Nastasja Roels menilai jawaban neneknya ini bermakna sangat penting, seperti juga Sari Sianturi, ibu Nastasja. Penegasan “untuk kita bersama” tersebut berarti bahwa bagi Evy kebebasan bukan hanya penting bagi orang Indonesia yang berjuang untuk kemerdekaan dari penjajahan Belanda, tapi juga penting bagi Belanda sendiri yang sementara itu sudah berhasil membebaskan diri (berkat pasukan sekutu) dari pendudukan Nazi Jerman.

Sari Sianturi (kiri) dan Nastasja Ilonka Roels di Markthallen, Amsterdam, Belanda, 4 Mei 2024. Joss Wibisono

Menurut Evy, pada 1946 saat itu, pemerintah Belanda terus-menerus didesak oleh pihak kanan kolonial kolot untuk mengirim tentara Belanda ke Indonesia dalam rangka menghancurkan kaum ekstremis, sebutan bagi kalangan revolusioner yang memperjuangkan kemerdekaan Indonesia. Di pihak lain, kaum progresif yang anti-pengiriman pasukan mengadakan rapat akbar di mana-mana di semua penjuru negeri Belanda. Selain di Amsterdam, Evy diundang berpidato di beberapa kota lain, antara lain Rotterdam.

Di Rotterdam, Evy berbicara di depan sekitar 5.000 ibu yang anak-anak mereka dikirim dalam pasukan ke Indonesia. Dia sadar risiko ditangkap kalau sampai berani menyerukan dienstweigering atau menolak wajib militer. Dengan cerdik dia menggugah perasaan ibu-ibu yang mengundangnya. Evy bertutur tentang seorang prajurit Belanda yang di Indonesia bertugas di daerah rawa-rawa penuh nyamuk. Dia tertembak ketika tengah menulis surat. Peluru menembus tubuh si prajurit tatkala kalimat terakhirnya belum selesai. Hadirin dibuatnya sangat terharu, banyak yang berlinang air mata.

Penampilan terakhir Evy Poetiray adalah di Amsterdam pada Jumat, 15 November 1946, di Hotel Krasnapolsky (di depan Istana De Dam). Atas undangan Komite Aksi Melawan Perang di Indonesia, Evy berbicara mengenai nasionalisme Indonesia bersama tokoh partai buruh, Jef Last, yang tampil membahas posisi partai sosial demokrat Belanda dalam masalah kemerdekaan Indonesia.

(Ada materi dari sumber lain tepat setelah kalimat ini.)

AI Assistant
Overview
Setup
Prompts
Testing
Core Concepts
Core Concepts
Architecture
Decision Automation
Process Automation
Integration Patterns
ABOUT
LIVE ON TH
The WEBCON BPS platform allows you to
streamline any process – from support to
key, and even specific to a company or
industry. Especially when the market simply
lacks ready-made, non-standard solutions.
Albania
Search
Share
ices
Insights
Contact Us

Di balik kesibukan ini, akhirnya Evy Poetiray memutuskan kembali ke Indonesia. Evy dan anggota Perhimpoenan Indonesia lain mengambil langkah ini ketika tahu bahwa Indonesia sudah memproklamasikan kemerdekaan pada 17 Agustus 1945. Selain rindu Tanah Air, mereka berpendapat bahwa kehadiran mereka di kampung halaman akan jauh lebih bermanfaat dibanding tetap berada di Belanda. Waktu itu sekitar 300 orang Indonesia berlayar pulang menggunakan kapal Weltevreden. Perpisahan dengan negeri penjajah ternyata berat juga, tidak segampang mengambil keputusan pulang kampung. Harian De Waarheid edisi 21 November 1946 memuat lengkap surat perpisahan yang ditulis pengurus Perhimpoenan Indonesia untuk khalayak ramai Belanda.

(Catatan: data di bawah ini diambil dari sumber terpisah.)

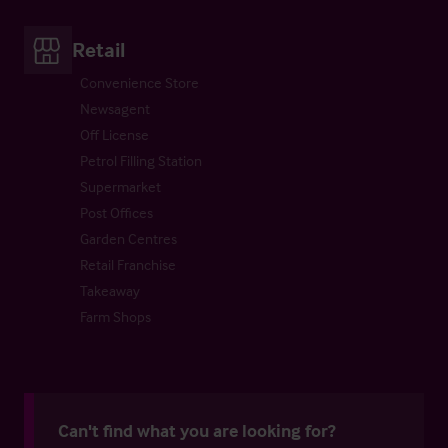
Retail
Convenience Store
Newsagent
Off License
Petrol Filling Station
Supermarket
Post Offices
Garden Centres
Retail Franchise
Takeaway
Farm Shops
Can't find what you are looking for?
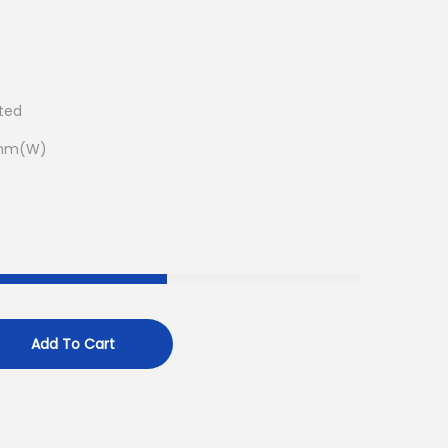
ated
5mm(W)
Add To Cart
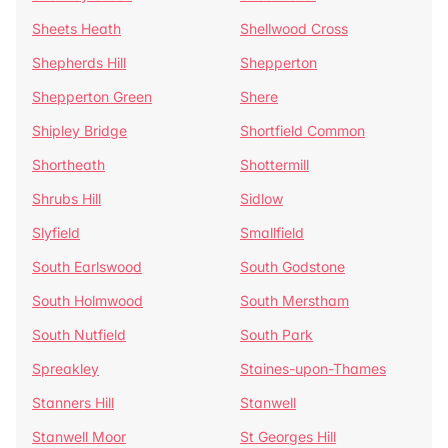
Sheets Heath
Shellwood Cross
Shepherds Hill
Shepperton
Shepperton Green
Shere
Shipley Bridge
Shortfield Common
Shortheath
Shottermill
Shrubs Hill
Sidlow
Slyfield
Smallfield
South Earlswood
South Godstone
South Holmwood
South Merstham
South Nutfield
South Park
Spreakley
Staines-upon-Thames
Stanners Hill
Stanwell
Stanwell Moor
St Georges Hill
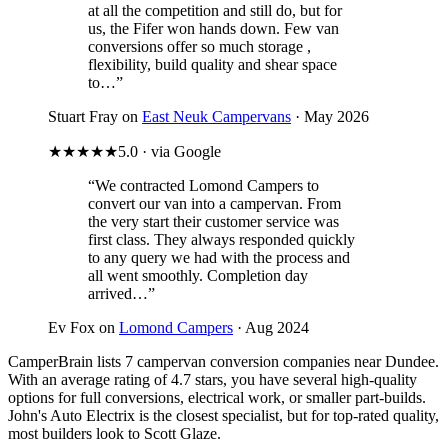
at all the competition and still do, but for
us, the Fifer won hands down. Few van
conversions offer so much storage ,
flexibility, build quality and shear space
to…”
Stuart Fray on
East Neuk Campervans
· May 2026
★★★★★
5.0 · via Google
“We contracted Lomond Campers to
convert our van into a campervan. From
the very start their customer service was
first class. They always responded quickly
to any query we had with the process and
all went smoothly. Completion day
arrived…”
Ev Fox on
Lomond Campers
· Aug 2024
CamperBrain lists 7 campervan conversion companies near Dundee.
With an average rating of 4.7 stars, you have several high-quality
options for full conversions, electrical work, or smaller part-builds.
John's Auto Electrix is the closest specialist, but for top-rated quality,
most builders look to Scott Glaze.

Tertera bahwa banyak orang Indonesia telah menjalin hubungan keluarga di Belanda. Ada pula yang telah mempercayakan jenazah sesama orang Indonesia untuk dimakamkan di bumi asing Belanda. Akankah masa-masa paling sulit lima tahun perang terlupakan begitu saja? Waktu itu, dengan Belanda, orang-orang Indonesia sudah berbagi kasih sayang dan penderitaan, perjuangan dan kematian, serta penindasan dan kebebasan. Orang-orang Indonesia pulang tatkala saat-saat keputusan baik bagi revolusi Indonesia maupun bagi demokrasi Belanda sudah begitu dekat.

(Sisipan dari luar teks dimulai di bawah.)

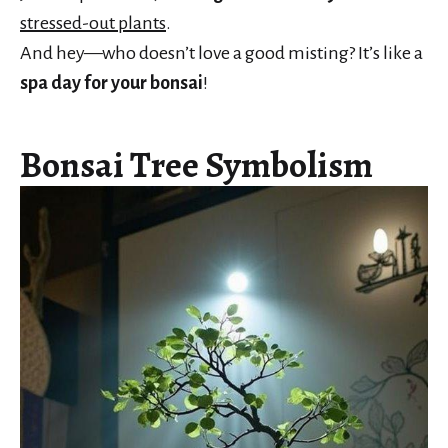
stressed-out plants
.
And hey—who doesn’t love a good misting? It’s like a
spa day for your bonsai
!
Bonsai Tree Symbolism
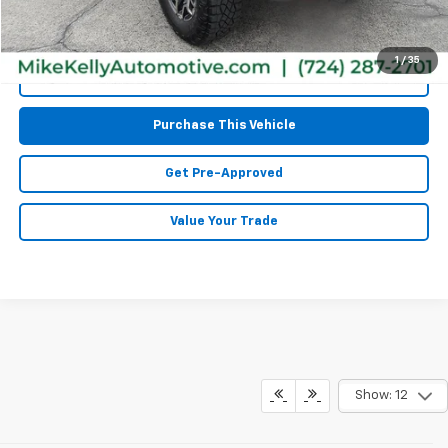
1
/
35
Call Us
Purchase This Vehicle
Get Pre-Approved
Value Your Trade
Show: 12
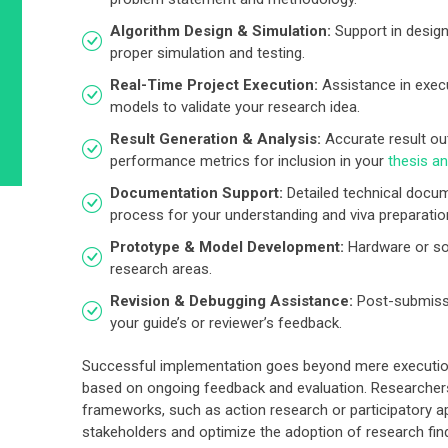
Algorithm Design & Simulation:
Support in design
proper simulation and testing.
Real-Time Project Execution:
Assistance in execu
models to validate your research idea.
Result Generation & Analysis:
Accurate result out
performance metrics for inclusion in your
thesis a
Documentation Support:
Detailed technical docum
process for your understanding and viva preparatio
Prototype & Model Development:
Hardware or so
research areas.
Revision & Debugging Assistance:
Post-submissi
your guide’s or reviewer’s feedback.
Successful implementation goes beyond mere execution;
based on ongoing feedback and evaluation. Researche
frameworks, such as action research or participatory a
stakeholders and optimize the adoption of research fin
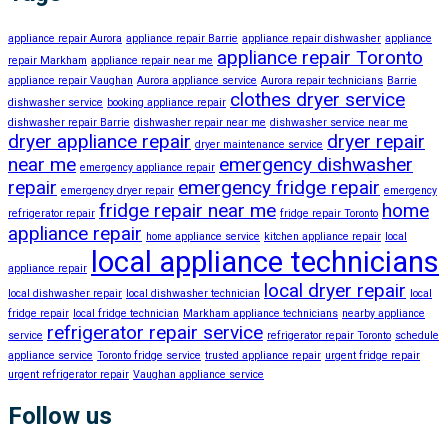
appliance repair Aurora
appliance repair Barrie
appliance repair dishwasher
appliance
appliance repair Toronto
repair Markham
appliance repair near me
appliance repair Vaughan
Aurora appliance service
Aurora repair technicians
Barrie
clothes dryer service
dishwasher service
booking appliance repair
dishwasher repair Barrie
dishwasher repair near me
dishwasher service near me
dryer appliance repair
dryer repair
dryer maintenance service
near me
emergency dishwasher
emergency appliance repair
repair
emergency fridge repair
emergency dryer repair
emergency
fridge repair near me
home
refrigerator repair
fridge repair Toronto
appliance repair
home appliance service
kitchen appliance repair
local
local appliance technicians
appliance repair
local dryer repair
local dishwasher repair
local dishwasher technician
local
fridge repair
local fridge technician
Markham appliance technicians
nearby appliance
refrigerator repair service
service
refrigerator repair Toronto
schedule
appliance service
Toronto fridge service
trusted appliance repair
urgent fridge repair
urgent refrigerator repair
Vaughan appliance service
Follow us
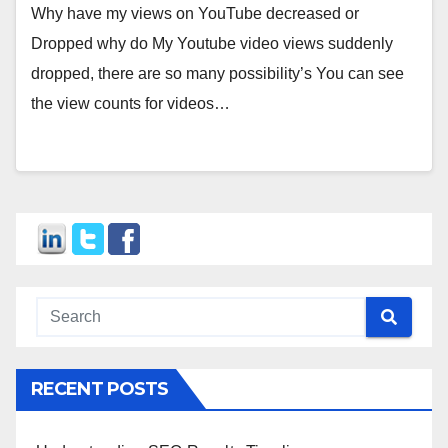
Why have my views on YouTube decreased or
Dropped why do My Youtube video views suddenly
dropped, there are so many possibility’s You can see
the view counts for videos…
RECENT POSTS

Lebih dari setengah tahun kemudian, setelah pemerintah Belanda mengirim pasukan ke Indonesia, mingguan berita De Vlam edisi 8 Agustus 1947 mengumumkan surat terbuka seorang pembaca yang ditujukan kepada Evy Poetiray. Berikut ini sekelumit petikannya.

“Persahabatan kita berlanjut secara ilegal di masa pendudukan Jerman. Waktu itu dalam keadaan yang sangat sulit kalian orang Indonesia menyatakan solider dengan perlawanan orang Belanda terhadap Nazi. Kalian tahu apa arti tirani, dan kalian juga tahu apa makna kamp konsentrasi. Dari situ lahirlah solidaritas kalian. Sialnya, sebagian besar rakyat Belanda berpendapat bahwa kamp konsentrasi dan tirani hanya mengerikan sejauh itu hanya ditujukan kepada mereka sendiri. Sekarang kami sangat-sangat malu, walaupun kami selalu melawan politik pemerintah kami. Kami merasa ikut bertanggung jawab, karena perlawanan kami tidak cukup kuat dan kurang lengkap pula.” 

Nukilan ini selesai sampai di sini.